As with any extensive library, the items in this collection require special care to ensure that they remain in good condition. Sunlight can cause serious bleaching and degradation of feathers and skin, humidity can lead to bacterial growth, and insect infestations can reduce a specimen to powder. Many items are quite old and fragile, and must be handled with care. Recent improvements to storage and preservation, made possible by a generous grant from the Joseph and Vera Long Foundation, include moving the specimens into more airtight cabinets and coating the lab windows with a film that blocks damaging ultraviolet rays.

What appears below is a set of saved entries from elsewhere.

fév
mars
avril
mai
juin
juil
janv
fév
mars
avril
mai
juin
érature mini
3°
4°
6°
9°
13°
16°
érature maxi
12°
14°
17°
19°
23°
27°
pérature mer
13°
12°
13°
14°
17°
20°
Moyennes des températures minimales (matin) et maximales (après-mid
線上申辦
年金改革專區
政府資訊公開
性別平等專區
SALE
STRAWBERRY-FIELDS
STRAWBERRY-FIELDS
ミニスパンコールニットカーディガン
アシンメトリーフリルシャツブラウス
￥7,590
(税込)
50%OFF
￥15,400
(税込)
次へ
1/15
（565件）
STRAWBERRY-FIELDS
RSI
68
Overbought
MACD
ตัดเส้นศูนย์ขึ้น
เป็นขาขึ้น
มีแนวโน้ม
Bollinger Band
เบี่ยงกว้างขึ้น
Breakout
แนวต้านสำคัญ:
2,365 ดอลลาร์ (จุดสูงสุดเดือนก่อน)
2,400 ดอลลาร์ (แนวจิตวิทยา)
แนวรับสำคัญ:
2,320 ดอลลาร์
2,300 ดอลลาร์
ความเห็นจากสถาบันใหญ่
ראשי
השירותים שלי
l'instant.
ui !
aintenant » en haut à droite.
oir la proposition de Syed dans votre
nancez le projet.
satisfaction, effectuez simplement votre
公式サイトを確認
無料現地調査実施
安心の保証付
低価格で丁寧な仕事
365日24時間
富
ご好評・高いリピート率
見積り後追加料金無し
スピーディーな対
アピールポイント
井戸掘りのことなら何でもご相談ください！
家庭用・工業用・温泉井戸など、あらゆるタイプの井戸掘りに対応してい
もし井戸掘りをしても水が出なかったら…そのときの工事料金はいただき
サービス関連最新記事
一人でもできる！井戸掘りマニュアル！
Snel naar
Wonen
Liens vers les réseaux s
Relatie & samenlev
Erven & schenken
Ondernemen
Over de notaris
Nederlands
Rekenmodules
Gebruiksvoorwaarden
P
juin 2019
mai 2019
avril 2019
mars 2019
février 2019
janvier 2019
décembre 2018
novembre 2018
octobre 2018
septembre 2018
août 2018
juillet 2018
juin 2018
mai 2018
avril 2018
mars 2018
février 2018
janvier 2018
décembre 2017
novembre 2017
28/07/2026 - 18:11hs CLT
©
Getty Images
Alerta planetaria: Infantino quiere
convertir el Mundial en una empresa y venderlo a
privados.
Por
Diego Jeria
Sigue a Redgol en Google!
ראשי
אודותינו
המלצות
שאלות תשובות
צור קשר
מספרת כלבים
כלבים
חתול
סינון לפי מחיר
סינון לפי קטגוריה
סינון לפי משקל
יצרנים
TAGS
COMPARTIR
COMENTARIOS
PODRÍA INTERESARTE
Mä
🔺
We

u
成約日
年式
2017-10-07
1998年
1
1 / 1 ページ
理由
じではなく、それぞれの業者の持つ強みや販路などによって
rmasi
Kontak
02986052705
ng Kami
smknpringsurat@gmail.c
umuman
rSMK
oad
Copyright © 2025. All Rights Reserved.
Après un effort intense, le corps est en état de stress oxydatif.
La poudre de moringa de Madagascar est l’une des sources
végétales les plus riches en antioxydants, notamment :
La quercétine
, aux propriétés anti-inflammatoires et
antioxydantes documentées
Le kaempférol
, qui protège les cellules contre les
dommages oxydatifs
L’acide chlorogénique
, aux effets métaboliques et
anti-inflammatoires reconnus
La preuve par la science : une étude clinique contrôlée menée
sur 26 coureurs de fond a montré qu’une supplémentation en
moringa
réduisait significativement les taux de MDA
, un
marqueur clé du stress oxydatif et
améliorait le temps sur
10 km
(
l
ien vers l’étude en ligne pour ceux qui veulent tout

Even keeping such a working collection organized presents a challenge. Over the past years, several students have been involved in the task of documenting and cataloging every specimen, a necessary project after a series of lab renovations and the construction of the Moore Natural Sciences Building in 2007, during which time the collection was moved several times.

Kong, Susan Anthony ’13, and Chelsea Satterwhite ’13 worked together on many of the specimens. They consulted with the Museum of Vertebrate Zoology at UC Berkeley to learn how to retain color in bottled specimens and how to clean delicate anatomies, using small brushes to carefully remove dust. They also rewrote all of the bird labels—many of which were missing, broken, or illegible— including details of the species, date and place of collection, and the history of the specimen over time, and entered all the specimens into a master list.

“All of us had different knowledge of different taxa, so we collaborated to get the job done,” says Kong. “I’m more knowledgeable in dealing with reptiles and amphibians, for example, while Susan is more familiar with birds. At the end of the day, I learned a lot.”

Lauren Burke continued their work, painstakingly photographing each bird over the course of 18 months, correlating its tag number with a drawer location, and entering all the information into a database. “Everything now has a place, and everything is in its place,” she says. Smith is well on the way towards her goal of completing an electronic database of the entire vertebrate collection as well as a digital image library of all the specimens, so that students can study and refer to pieces in the collection outside of the classroom as well.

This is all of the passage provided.